Extensive and further verification We propose that the distribution of fragments based on the comparison of reads versus genomes is now divided into two different distributions, as seen in Fig. 3
c. Additional verification was performed by representing the matching values for reads falling into annotated and unannotated regions. This is obtained by blasting the set of annotated and unannotated reads mapped to a given genome against a database of proteins –such as swissprot [26]. As expected, different distributions are obtained, which evidences the suitability of using different thresholds. This affirmation is supported by the different levels of sequence conservation in annotated and unannotated regions.
Mapping over annotated regions of genomes Annotation mapping is another example of in-depth analysis of a specific genome and, in particular, of low abundance ones. Our workflow uses all the reads assigned to a genome and divides them into three groups: (1) No annotations, in the sense that the annotation files obtained did not contain any annotation at the position where the read was mapped; (2) Semi-annotations, when a part of the mapped read contains annotations, and (3) Full annotations, when the whole read contains an annotation.
These three groups are plotted onto the whole mapped metagenome distribution (see Fig. 3
d). The background grey area represents the accumulation of reads for the whole mapped metagenome in logarithmic scale; darker areas represent higher accumulations. The identity-length distribution of reads for all fragments (with any filtering) is provided by GECKO and can be partially obtained from data evidencing significant alignments yielded by other programs (BLAST) (which can be tuned to also report random distribution). The rationale of this result comes from the experiments of Sanders et al. [27] and Rost [28] that significance is related to the tail of the distributions. Therefore, displaying mapping values on the grey area distribution provides first-glance information about the accuracy of mapping.
Comparison with other metagenomic tools
In order to prove that the results of the proposed workflow are consistent with those of other metagenomic analysis software suites (in terms of abundance in the taxonomic classification), the following test was performed using results from BLASTn based on metagenomic samples from faecal microbial communities.
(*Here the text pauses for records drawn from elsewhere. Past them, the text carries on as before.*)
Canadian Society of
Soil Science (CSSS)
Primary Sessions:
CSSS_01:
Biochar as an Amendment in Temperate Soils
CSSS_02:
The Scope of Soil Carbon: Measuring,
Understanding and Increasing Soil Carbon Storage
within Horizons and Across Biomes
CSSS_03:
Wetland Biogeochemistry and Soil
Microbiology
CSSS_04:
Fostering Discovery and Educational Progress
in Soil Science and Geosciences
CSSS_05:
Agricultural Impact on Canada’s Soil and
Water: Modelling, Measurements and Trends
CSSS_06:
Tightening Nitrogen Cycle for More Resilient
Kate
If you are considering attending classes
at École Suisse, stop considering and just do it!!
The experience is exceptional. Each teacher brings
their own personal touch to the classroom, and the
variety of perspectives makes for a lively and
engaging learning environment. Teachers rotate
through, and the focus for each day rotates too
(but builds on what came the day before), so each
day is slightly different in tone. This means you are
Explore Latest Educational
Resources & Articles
Both, our workflow (MG workflow) and MEGAN were executed using the same input from BLASTn and ran with default parameters (available in the Additional file 1 under “Comparison with MEGAN”).
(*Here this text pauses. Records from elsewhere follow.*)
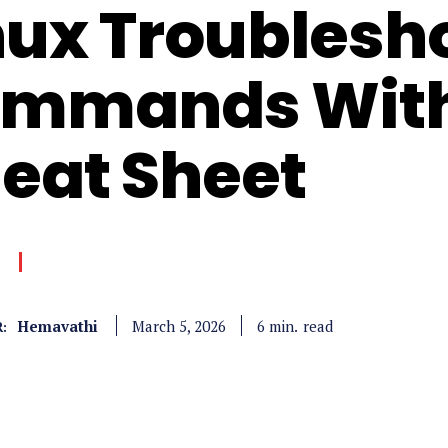
nux Troublesh
mmands With
eat Sheet
Hemavathi
read
6
min.
March 5, 2026
: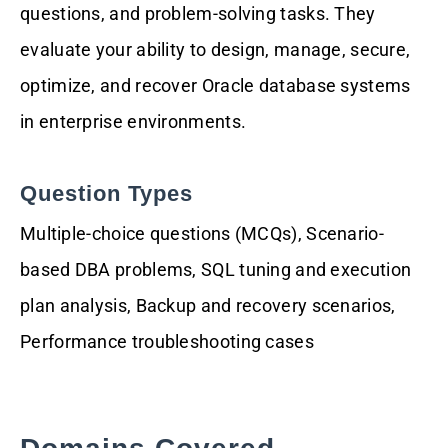
questions, and problem-solving tasks. They
evaluate your ability to design, manage, secure,
optimize, and recover Oracle database systems
in enterprise environments.
Question Types
Multiple-choice questions (MCQs), Scenario-
based DBA problems, SQL tuning and execution
plan analysis, Backup and recovery scenarios,
Performance troubleshooting cases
On comparison of the lean metagenome based on MEGAN, the abundance plot (see Fig. 4
a) shows similar results to ours. Standard deviation from ratios (using abundance data provided by MEGAN and by our workflow) was 0.25, which is not significant enough to identify relevant variations (see Fig. 4
b, c). However, whereas the analysis of a metagenome using MEGAN can last nearly an hour, our MG workflow took about six minutes to analyze the obese metagenome and five minutes for the lean one when the comparison had been done with BLAST. With GECKO, the duration of the process was further reduced, taking about only one minute for the lean sample and three minutes and a half for the obese metagenome. Runtime executions were measured using a regular Intel i5 machine with 4 GB of RAM.